Comparative Example 5
Alumina powder [50A] 735 g, silica powder [Crystallite VX-S2] 973 g, colloidal silica liquid [“Adelite AT-40”, manufactured by Asahi Denka Kogyo Co., Ltd., dispersion in which colloidal silica is dispersed in water] 810 g ( in terms of SiO ₂ 324 g) and silane coupling agent [SH6040] 8g were mixed and stirred over a period of 30 minutes to obtain an adhesive composition. The evaluation results of this adhesive composition are shown in Table 2.

Table 2
━━━━━━━━━━━━━━━━━━━━━━━━━━━━━━━━━━━━━━━
Comparative Example 1 Comparative Example 2 Comparative Example 3 Comparative Example 4 Comparative Example 5
━━━━━━━━━━━━━━━━━━━━━━━━━━━━━━━━━━━━━━━
Alumina powder (g) − 910 1790 − 735
Silica powder (g) − − − 1680 973
Mullite powder (g) 1700 − − − −
Zirconia powder (g) − 1400 − − −
Lithium silicate (SiO ₂ ) (g) 124 111 111 120 −
Colloidal silica (SiO ₂ ) (g) − − − − 324
Silane coupling agent (g) 6 6 6 6 8
───────────────────────────────────────
Viscosity (cP) 14000 14000 14000 15000 14000
No foaming No No No No Yes Yes
Thermal conductivity (W / m · K) 0.80 1.61 1.49 1.16 1.85
Average temperature of sealed bulb (° C) 307.8 302.2 297.2 287.2 −
3σ (° C) 23.8 16.1 15.3 16.5 −
━━━━━━━━━━━━━━━━━━━━━━━━━━━━━━━━━━━━━━━

Claims (2)

5 parts by weight to 10 parts by weight of lithium silicate in terms of SiO ₂ and 0.2 part by weight to 1 part by weight of a silane coupling agent per 100 parts by weight of the total amount of the alumina powder and silica powder An adhesive composition characterized by that.
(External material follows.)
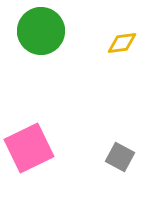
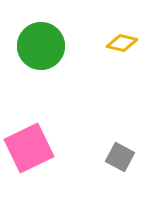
green circle: moved 15 px down
yellow diamond: rotated 20 degrees clockwise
The center particle diameter of the alumina powder is 60 μm to 70 μm, the center particle diameter of the silica powder is 3 μm to 5 μm, and the content of the silica powder is 30 wt% to 70 wt% based on the total amount of the alumina powder and the silica powder. The adhesive composition according to claim 1.